= Desireé Dallagiacomo =

American poet

Desireé Dallagiacomo is an American poet and teaching artist raised in northern California. She is of European and Choctaw descent, and she is an enrolled citizen of the Choctaw Nation of Oklahoma. Her first book of poetry, SINK, was published by Button Poetry in March 2019. Before publishing her first full-length collection, her poems amassed millions of views on YouTube. Her poems, "Thighs Say" “Real Sex Tips.” and “Shave Me” among others were first published by Button Poetry. She is a Pushcart Prize Nominee.

She is in the Helen Zell Writers' program at the University of Michigan.

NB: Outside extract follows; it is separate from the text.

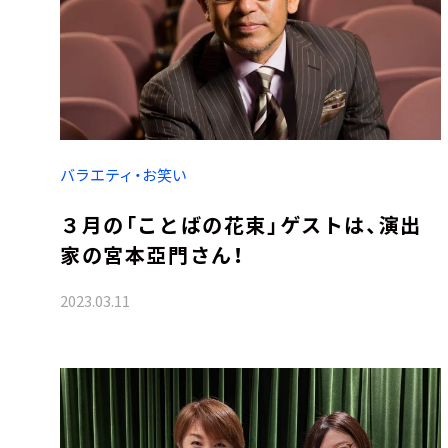
バラエティ・お笑い
３月の「ことばの花束」ゲストは、演出
家の宮本亞門さん！
2023.03.11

She founded The Heart of It Writing Retreat.

== Awards ==

- 2013 Southwest Shootout Regional Slam Champion
- University of New Orleans recipient of the Ryan Chigazola Poetry Scholarship.
- 2014 Individual National Poetry Slam ranked 3rd
- 2014 National Poetry Slam, 3rd place with Slam New Orleans
- 2014 Pushcart Prize nominee
- 2015 Women Of the World Poetry Slam ranked 3rd
- 2017 Brave New Voices International Poetry Slam Champion (Head Coach)

== Selected performances ==
- “Thighs Say,“ 2014 Individual World Poetry Slam Finals in Phoenix, Arizona
- "Shave Me," 2015 Women Of The World Poetry Slam
- (with Kaycee Filson) "Real Sex Tips," 2014 National Poetry Slam
- "Drop Off Lines"

== Publications ==

=== Books ===

- 2012 The Year of the Institution, Next Left Press
- 2014 Dimly Lit, Next Left Press
- 2019 Sink, Button Poetry

== Early life ==
Desireé Dallagiacomo was born in Medford, Oregon on June 13, 1990. She was raised by a single mother, and is the youngest of five children. She graduated from the University of California, Santa Cruz with a BA in Feminist Studies and a certificate from the Visualizing Abolition Studies program. Dallagiacomo is originally from Chico, California but moved to Baton Rouge, Louisiana in 2010.